■ Task item:
Output all of the entries exactly as they are given.

(Page-level text extractions)

+++

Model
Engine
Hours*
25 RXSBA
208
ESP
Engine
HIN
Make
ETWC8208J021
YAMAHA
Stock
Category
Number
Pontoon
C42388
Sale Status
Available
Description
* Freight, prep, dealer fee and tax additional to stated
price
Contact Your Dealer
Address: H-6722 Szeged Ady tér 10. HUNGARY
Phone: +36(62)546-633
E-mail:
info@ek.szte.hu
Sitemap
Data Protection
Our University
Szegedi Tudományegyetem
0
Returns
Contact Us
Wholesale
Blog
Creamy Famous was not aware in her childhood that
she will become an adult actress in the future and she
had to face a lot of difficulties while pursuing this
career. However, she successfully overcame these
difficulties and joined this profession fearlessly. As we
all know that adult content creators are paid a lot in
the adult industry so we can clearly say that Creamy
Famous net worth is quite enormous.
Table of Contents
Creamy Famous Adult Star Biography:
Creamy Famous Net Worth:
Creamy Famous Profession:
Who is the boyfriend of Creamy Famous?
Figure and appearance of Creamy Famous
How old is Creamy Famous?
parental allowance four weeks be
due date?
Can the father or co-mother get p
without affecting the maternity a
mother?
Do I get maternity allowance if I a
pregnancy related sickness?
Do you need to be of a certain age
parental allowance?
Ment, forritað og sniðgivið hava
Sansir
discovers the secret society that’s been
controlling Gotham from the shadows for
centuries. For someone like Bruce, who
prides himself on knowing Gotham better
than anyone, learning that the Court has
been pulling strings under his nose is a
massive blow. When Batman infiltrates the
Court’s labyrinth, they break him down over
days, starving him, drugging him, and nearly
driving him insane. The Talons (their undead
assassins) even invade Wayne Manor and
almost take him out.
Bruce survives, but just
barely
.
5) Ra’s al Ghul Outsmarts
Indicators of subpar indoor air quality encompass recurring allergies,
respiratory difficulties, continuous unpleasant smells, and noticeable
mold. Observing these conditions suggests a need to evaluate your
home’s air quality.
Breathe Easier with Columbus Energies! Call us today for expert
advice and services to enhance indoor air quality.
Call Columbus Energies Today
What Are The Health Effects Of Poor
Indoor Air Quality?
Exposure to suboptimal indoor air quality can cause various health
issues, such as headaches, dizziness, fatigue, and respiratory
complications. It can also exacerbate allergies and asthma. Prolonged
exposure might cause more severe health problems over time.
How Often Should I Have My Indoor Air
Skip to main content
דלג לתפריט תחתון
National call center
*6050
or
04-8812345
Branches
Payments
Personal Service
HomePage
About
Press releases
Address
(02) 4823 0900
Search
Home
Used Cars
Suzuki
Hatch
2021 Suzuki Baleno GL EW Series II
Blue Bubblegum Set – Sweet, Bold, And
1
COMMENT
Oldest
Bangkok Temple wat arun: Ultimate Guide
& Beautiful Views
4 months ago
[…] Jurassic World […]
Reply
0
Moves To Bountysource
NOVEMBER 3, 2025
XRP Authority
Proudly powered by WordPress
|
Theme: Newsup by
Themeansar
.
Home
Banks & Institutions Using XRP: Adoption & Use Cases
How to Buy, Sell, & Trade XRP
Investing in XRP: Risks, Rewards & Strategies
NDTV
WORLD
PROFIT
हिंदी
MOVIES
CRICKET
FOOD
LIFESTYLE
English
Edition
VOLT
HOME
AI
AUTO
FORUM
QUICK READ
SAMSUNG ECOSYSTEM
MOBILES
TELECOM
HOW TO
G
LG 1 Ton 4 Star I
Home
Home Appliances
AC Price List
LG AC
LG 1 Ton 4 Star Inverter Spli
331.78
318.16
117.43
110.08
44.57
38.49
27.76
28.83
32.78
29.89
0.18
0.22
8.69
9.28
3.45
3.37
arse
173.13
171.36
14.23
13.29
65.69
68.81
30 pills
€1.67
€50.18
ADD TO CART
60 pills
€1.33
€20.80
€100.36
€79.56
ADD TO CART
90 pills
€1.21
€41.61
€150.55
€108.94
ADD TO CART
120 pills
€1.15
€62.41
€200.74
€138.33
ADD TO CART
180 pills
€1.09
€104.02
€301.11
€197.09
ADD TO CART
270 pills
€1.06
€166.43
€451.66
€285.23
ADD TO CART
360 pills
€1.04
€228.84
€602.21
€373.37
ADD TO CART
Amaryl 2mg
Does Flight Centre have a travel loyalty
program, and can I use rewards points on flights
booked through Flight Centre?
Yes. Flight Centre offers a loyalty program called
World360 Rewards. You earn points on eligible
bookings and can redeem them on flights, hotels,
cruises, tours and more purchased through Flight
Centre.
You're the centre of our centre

+++

■ Solution for this task:
Model
Engine
Hours*
25 RXSBA
208
ESP
Engine
HIN
Make
ETWC8208J021
YAMAHA
Stock
Category
Number
Pontoon
C42388
Sale Status
Available
Description
* Freight, prep, dealer fee and tax additional to stated
price
Contact Your Dealer
Address: H-6722 Szeged Ady tér 10. HUNGARY
Phone: +36(62)546-633
E-mail:
info@ek.szte.hu
Sitemap
Data Protection
Our University
Szegedi Tudományegyetem
0
Returns
Contact Us
Wholesale
Blog
Creamy Famous was not aware in her childhood that
she will become an adult actress in the future and she
had to face a lot of difficulties while pursuing this
career. However, she successfully overcame these
difficulties and joined this profession fearlessly. As we
all know that adult content creators are paid a lot in
the adult industry so we can clearly say that Creamy
Famous net worth is quite enormous.
Table of Contents
Creamy Famous Adult Star Biography:
Creamy Famous Net Worth:
Creamy Famous Profession:
Who is the boyfriend of Creamy Famous?
Figure and appearance of Creamy Famous
How old is Creamy Famous?
parental allowance four weeks be
due date?
Can the father or co-mother get p
without affecting the maternity a
mother?
Do I get maternity allowance if I a
pregnancy related sickness?
Do you need to be of a certain age
parental allowance?
Ment, forritað og sniðgivið hava
Sansir
discovers the secret society that’s been
controlling Gotham from the shadows for
centuries. For someone like Bruce, who
prides himself on knowing Gotham better
than anyone, learning that the Court has
been pulling strings under his nose is a
massive blow. When Batman infiltrates the
Court’s labyrinth, they break him down over
days, starving him, drugging him, and nearly
driving him insane. The Talons (their undead
assassins) even invade Wayne Manor and
almost take him out.
Bruce survives, but just
barely
.
5) Ra’s al Ghul Outsmarts
Indicators of subpar indoor air quality encompass recurring allergies,
respiratory difficulties, continuous unpleasant smells, and noticeable
mold. Observing these conditions suggests a need to evaluate your
home’s air quality.
Breathe Easier with Columbus Energies! Call us today for expert
advice and services to enhance indoor air quality.
Call Columbus Energies Today
What Are The Health Effects Of Poor
Indoor Air Quality?
Exposure to suboptimal indoor air quality can cause various health
issues, such as headaches, dizziness, fatigue, and respiratory
complications. It can also exacerbate allergies and asthma. Prolonged
exposure might cause more severe health problems over time.
How Often Should I Have My Indoor Air
Skip to main content
דלג לתפריט תחתון
National call center
*6050
or
04-8812345
Branches
Payments
Personal Service
HomePage
About
Press releases
Address
(02) 4823 0900
Search
Home
Used Cars
Suzuki
Hatch
2021 Suzuki Baleno GL EW Series II
Blue Bubblegum Set – Sweet, Bold, And
1
COMMENT
Oldest
Bangkok Temple wat arun: Ultimate Guide
& Beautiful Views
4 months ago
[…] Jurassic World […]
Reply
0
Moves To Bountysource
NOVEMBER 3, 2025
XRP Authority
Proudly powered by WordPress
|
Theme: Newsup by
Themeansar
.
Home
Banks & Institutions Using XRP: Adoption & Use Cases
How to Buy, Sell, & Trade XRP
Investing in XRP: Risks, Rewards & Strategies
NDTV
WORLD
PROFIT
हिंदी
MOVIES
CRICKET
FOOD
LIFESTYLE
English
Edition
VOLT
HOME
AI
AUTO
FORUM
QUICK READ
SAMSUNG ECOSYSTEM
MOBILES
TELECOM
HOW TO
G
LG 1 Ton 4 Star I
Home
Home Appliances
AC Price List
LG AC
LG 1 Ton 4 Star Inverter Spli
331.78
318.16
117.43
110.08
44.57
38.49
27.76
28.83
32.78
29.89
0.18
0.22
8.69
9.28
3.45
3.37
arse
173.13
171.36
14.23
13.29
65.69
68.81
30 pills
€1.67
€50.18
ADD TO CART
60 pills
€1.33
€20.80
€100.36
€79.56
ADD TO CART
90 pills
€1.21
€41.61
€150.55
€108.94
ADD TO CART
120 pills
€1.15
€62.41
€200.74
€138.33
ADD TO CART
180 pills
€1.09
€104.02
€301.11
€197.09
ADD TO CART
270 pills
€1.06
€166.43
€451.66
€285.23
ADD TO CART
360 pills
€1.04
€228.84
€602.21
€373.37
ADD TO CART
Amaryl 2mg
Does Flight Centre have a travel loyalty
program, and can I use rewards points on flights
booked through Flight Centre?
Yes. Flight Centre offers a loyalty program called
World360 Rewards. You earn points on eligible
bookings and can redeem them on flights, hotels,
cruises, tours and more purchased through Flight
Centre.
You're the centre of our centre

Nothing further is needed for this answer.